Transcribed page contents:

* * * * *

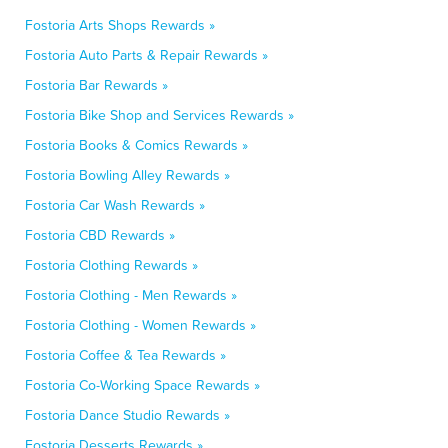
Fostoria Arts Shops Rewards »
Fostoria Auto Parts & Repair Rewards »
Fostoria Bar Rewards »
Fostoria Bike Shop and Services Rewards »
Fostoria Books & Comics Rewards »
Fostoria Bowling Alley Rewards »
Fostoria Car Wash Rewards »
Fostoria CBD Rewards »
Fostoria Clothing Rewards »
Fostoria Clothing - Men Rewards »
Fostoria Clothing - Women Rewards »
Fostoria Coffee & Tea Rewards »
Fostoria Co-Working Space Rewards »
Fostoria Dance Studio Rewards »
Fostoria Desserts Rewards »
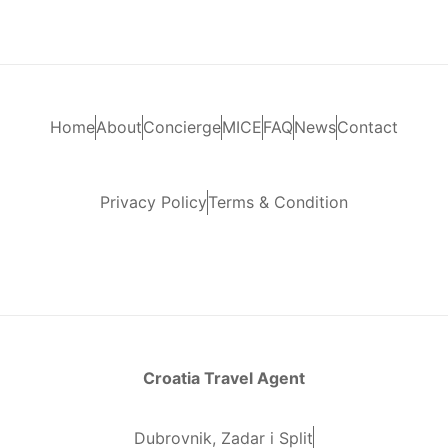
Home
About
Concierge
MICE
FAQ
News
Contact
Privacy Policy
Terms & Condition
Croatia Travel Agent
Dubrovnik, Zadar i Split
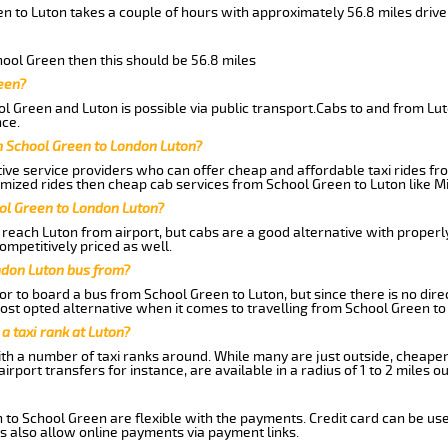
n to Luton takes a couple of hours with approximately 56.8 miles drive
chool Green then this should be 56.8 miles
een?
l Green and Luton is possible via public transport.Cabs to and from Lu
ce.
m School Green to London Luton?
ive service providers who can offer cheap and affordable taxi rides fro
mized rides then cheap cab services from School Green to Luton like Mi
ol Green to London Luton?
reach Luton from airport, but cabs are a good alternative with properl
ompetitively priced as well.
ndon Luton bus from?
r to board a bus from School Green to Luton, but since there is no dire
st opted alternative when it comes to travelling from School Green to
 a taxi rank at Luton?
with a number of taxi ranks around. While many are just outside, cheape
rport transfers for instance, are available in a radius of 1 to 2 miles ou
 to School Green are flexible with the payments. Credit card can be us
s also allow online payments via payment links.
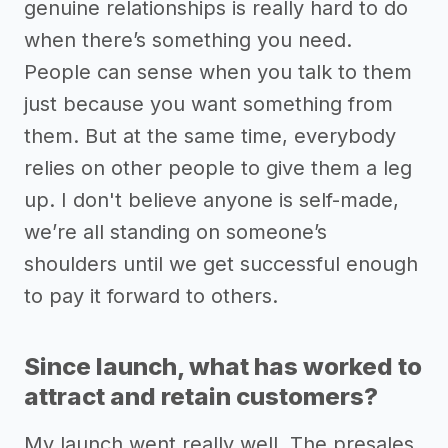
genuine relationships is really hard to do
when there’s something you need.
People can sense when you talk to them
just because you want something from
them. But at the same time, everybody
relies on other people to give them a leg
up. I don't believe anyone is self-made,
we’re all standing on someone’s
shoulders until we get successful enough
to pay it forward to others.
Since launch, what has worked to
attract and retain customers?
My launch went really well. The presales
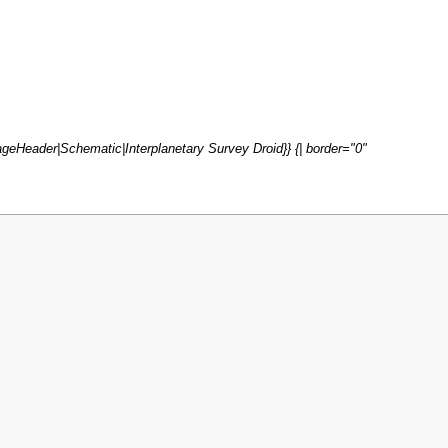
geHeader|Schematic|Interplanetary Survey Droid}} {| border="0"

* * * * *

» **AIM OF THE EXERCISE**: Your output must consist only of the lines from the line with "attract and retain customers?" through the final line of the data, both included, reproduced exactly and free of pictures.

» **ANSWER SECTION**:
attract and retain customers?
My launch went really well. The presales
geHeader|Schematic|Interplanetary Survey Droid}} {| border="0"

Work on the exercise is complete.